The Fourth Network
- Hardcover
- Author: Daniel M. Kimmel
- Language: English
- Genre: Non-fiction, journalism, television
- Published: 2004
- Publication place: United States
- Media type: Print (hardcover, paperback)
- ISBN: 1-566-63572-1

= The Fourth Network =

2004 book by Daniel M. Kimmel

The Fourth Network: How Fox Broke the Rules and Reinvented Television (ISBN 1-566-63572-1) is a non-fiction book about the history of the Fox television network.
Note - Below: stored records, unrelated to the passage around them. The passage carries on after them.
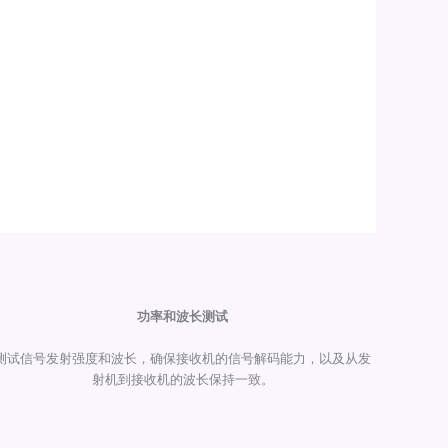
功率和波长测试
测试信号发射强度和波长，确保接收机的信号解码能力，以及从发
射机到接收机的波长保持一致。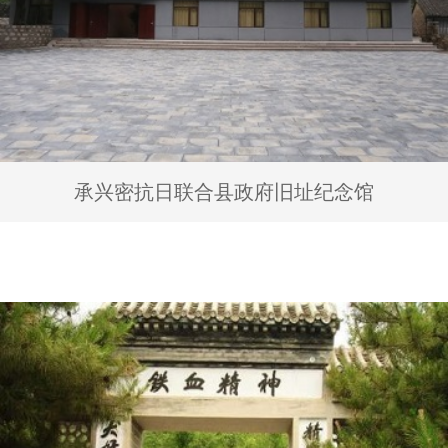
承兴密抗日联合县政府旧址纪念馆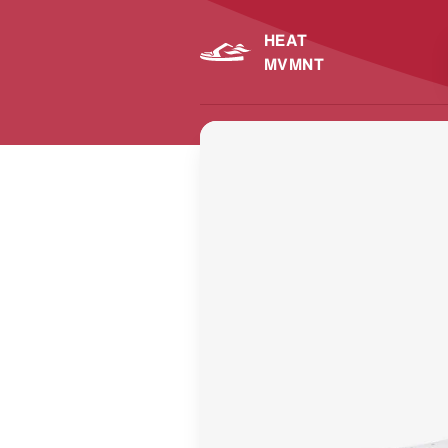
HEAT
MVMNT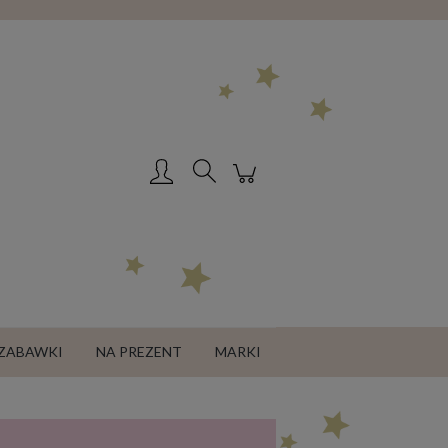
Zarejestruj się
Zaloguj się
ZABAWKI
NA PREZENT
MARKI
It was written by Daniel M. Kimmel and published in 2004. The Fourth Network details the history of Fox up until the 1999-2000 broadcast season, with events happening afterward included in an epilogue.

Many times throughout the book Kimmel makes a point of how Fox, during its first 20 years of existence, radically changed the standards by which network television stations in America operate, such as putting an emphasis on looking at demographics in show ratings as opposed to overall viewership, and working with cable television suppliers in order to attain a broader audience.

While much of the book, which is laden with interviews of former network executives, deals with the network's prime time programming, some material is left to the network's other endeavors, both successful and unsuccessful, such as Fox's stunning acquisition of the rights to NFL games, the start-up of the Fox Kids Saturday morning cartoon block, as well Fox's failed attempts at a morning show and late-night talk shows.

==Reception==
In 2005, the book won the Goddard Book Award from the Cable Center for best book of 2004. Publishers Weekly called the book "a solid but rather dry account of the birth of a network and its impact on TV".